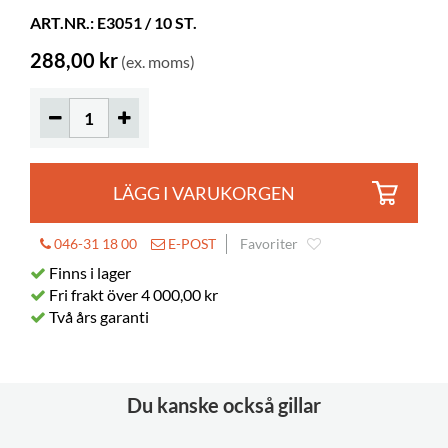
ART.NR.: E3051 / 10 ST.
Korrigeringsbar
nej
Tjocklek
140 μm
288,00 kr
(ex. moms)
LÄGG I VARUKORGEN
046-31 18 00
E-POST
Favoriter
Finns i lager
Fri frakt över 4 000,00 kr
Två års garanti
Du kanske också gillar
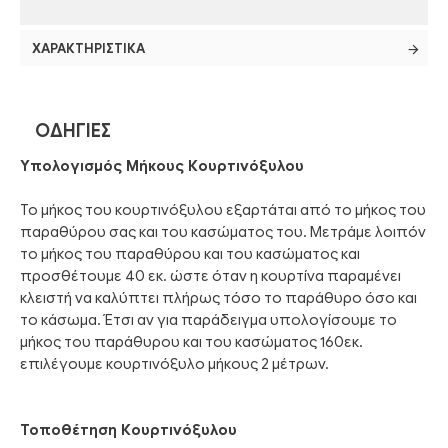
ΧΑΡΑΚΤΗΡΙΣΤΙΚΆ
ΟΔΗΓΊΕΣ
Υπολογισμός Μήκους Κουρτινόξυλου
Το μήκος του κουρτινόξυλου εξαρτάται από το μήκος του
παραθύρου σας και του κασώματος του. Μετράμε λοιπόν
το μήκος του παραθύρου και του κασώματος και
προσθέτουμε 40 εκ. ώστε όταν η κουρτίνα παραμένει
κλειστή να καλύπτει πλήρως τόσο το παράθυρο όσο και
το κάσωμα. Έτσι αν για παράδειγμα υπολογίσουμε το
μήκος του παράθυρου και του κασώματος 160εκ.
επιλέγουμε κουρτινόξυλο μήκους 2 μέτρων.
Τοποθέτηση Κουρτινόξυλου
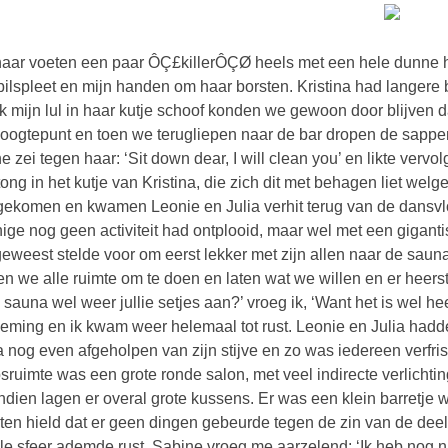
aar voeten een paar ÔÇ£killerÔÇØ heels met een hele dunne hak
bilspleet en mijn handen om haar borsten. Kristina had langere
ik mijn lul in haar kutje schoof konden we gewoon door blijven da
oogtepunt en toen we terugliepen naar de bar dropen de sappen 
e zei tegen haar: ‘Sit down dear, I will clean you’ en likte ver
tong in het kutje van Kristina, die zich dit met behagen liet w
gekomen en kwamen Leonie en Julia verhit terug van de dansv
nige nog geen activiteit had ontplooid, maar wel met een gigantis
eweest stelde voor om eerst lekker met zijn allen naar de saun
n we alle ruimte om te doen en laten wat we willen en er heerst 
 sauna wel weer jullie setjes aan?’ vroeg ik, ‘Want het is wel 
eming en ik kwam weer helemaal tot rust. Leonie en Julia hadd
 nog even afgeholpen van zijn stijve en zo was iedereen verfris
sruimte was een grote ronde salon, met veel indirecte verlichti
dien lagen er overal grote kussens. Er was een klein barretje 
ten hield dat er geen dingen gebeurde tegen de zin van de de
le sfeer ademde rust. Sabine vroeg me aarzelend: ‘Ik heb nog n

• **TASK DETAILS**: The exercise is to copy out every line above that has the word "mijn" in it.

• **ANSWER BOX**:
bilspleet en mijn handen om haar borsten. Kristina had langere
ik mijn lul in haar kutje schoof konden we gewoon door blijven da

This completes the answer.